Di quanto sono aumentati gli stipendi nel settore pubblico
Dopo anni in cui i salari pubblici erano rimasti pressoché fermi, stretti da lunghi periodi di vacanza contrattuale, oggi la tendenza si inverte. Il settore pubblico, trainato dai rinnovi e dalle indennità straordinarie previste per il triennio 2022-2024, segna un aumento delle retribuzioni contrattuali maggiore rispetto alla media, con rialzi che in alcuni comparti arrivano a superare il 7%.
Nel complesso, la retribuzione oraria media nel periodo gennaio-settembre 2025 è cresciuta del 3,3% rispetto allo stesso periodo del 2024. Si tratta di un aumento che, pur rappresentando un segnale positivo, risulta però ancora moderato rispetto al ritmo dell’inflazione.
C’è infatti un dato che invita alla prudenza. In termini reali, le retribuzioni contrattuali restano ancora inferiori dell’8,8% rispetto ai livelli di gennaio 2021. In altre parole, nonostante gli aumenti nominali, il potere d’acquisto degli stipendi dei lavoratori italiani non è più tornato ai livelli pre-crisi inflattiva e non è ancora in grado di contrastare i rincari registrati negli ultimi tempi.
Quali le differenze con il privato
A settembre 2025, l’indice delle retribuzioni contrattuali orarie risulta invariato rispetto ad agosto, ma segna un incremento generale del 2,6% su base annua.

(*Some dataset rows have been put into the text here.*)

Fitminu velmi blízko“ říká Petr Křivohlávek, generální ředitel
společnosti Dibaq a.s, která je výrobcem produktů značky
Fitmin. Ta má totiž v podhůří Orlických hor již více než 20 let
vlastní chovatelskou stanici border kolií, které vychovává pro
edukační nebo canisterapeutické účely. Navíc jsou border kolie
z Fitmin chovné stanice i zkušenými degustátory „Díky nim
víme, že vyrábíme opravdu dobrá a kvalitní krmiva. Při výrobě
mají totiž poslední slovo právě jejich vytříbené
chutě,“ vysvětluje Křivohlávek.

Tuttavia, la crescita non è omogenea e c’è differenza tra pubblico e privato. Nel dettaglio, a seguito dei rinnovi contrattuali, mentre nella pubblica amministrazione le buste paga hanno registrato incrementi del 3,3%, per i lavoratori dell’industria e dei servizi privati sono aumentati rispettivamente del 2,3% e del 2,4%.

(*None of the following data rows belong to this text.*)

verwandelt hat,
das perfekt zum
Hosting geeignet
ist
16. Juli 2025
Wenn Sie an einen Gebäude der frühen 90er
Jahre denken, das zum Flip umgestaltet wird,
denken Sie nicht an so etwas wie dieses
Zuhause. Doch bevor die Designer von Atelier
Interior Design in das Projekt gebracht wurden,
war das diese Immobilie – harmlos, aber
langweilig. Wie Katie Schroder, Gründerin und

Se analizziamo i singoli comparti delle PA, la distanza è ancora maggiore. Per esempio, i dipendenti dei ministeri hanno visto aumentare le retribuzioni del 7,2%, i militari e il personale della difesa del 6,9%, mentre per i vigili del fuoco l’aumento è stato del 6,8%. In questo caso si tratta di rialzi molto marcati, che riflettono gli effetti dei nuovi accordi economici firmati nel corso del 2024 e recepiti nei primi mesi del 2025, oltre all’erogazione dell’indennità di vacanza contrattuale prevista per i lavoratori del pubblico impiego in attesa del rinnovo definitivo.
Di contro, in alcuni settori del privato le retribuzioni sono rimaste ferme. Per esempio, nelle farmacie private e nelle telecomunicazioni l’aumento tendenziale è nullo, segno di un mercato del lavoro ancora segmentato e di una contrattazione che, in molte aree, fatica a tradursi in reali miglioramenti salariali. Di fatto, nel settore privato, molte imprese hanno rallentato i negoziati per i nuovi contratti, frenate da incertezze economiche, aumento dei costi del lavoro e margini di profitto ridotti.

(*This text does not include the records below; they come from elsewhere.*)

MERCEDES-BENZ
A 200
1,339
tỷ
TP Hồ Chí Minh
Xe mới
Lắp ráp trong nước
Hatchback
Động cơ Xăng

Cosa aspettarsi nei prossimi mesi
Secondo gli analisti, la tendenza potrebbe proseguire ancora per alcuni mesi. Nei comparti pubblici dove i contratti sono stati rinnovati di recente, gli aumenti continueranno a riflettersi sui dati medi del quarto trimestre 2025 e dell’inizio del 2026. Nel settore privato, invece, molto dipenderà dall’andamento dell’economia e dalla capacità delle parti sociali di trovare un equilibrio tra esigenze d’impresa e tutela del potere d’acquisto dei lavoratori.
Resta infine il nodo dei contratti scaduti: quasi 6 milioni di lavoratori attendono ancora il rinnovo. Finché la contrattazione collettiva non tornerà a essere più rapida ed efficace, il rischio è quello di una crescita salariale a due velocità, con un pubblico che recupera terreno e un privato che fatica a seguire.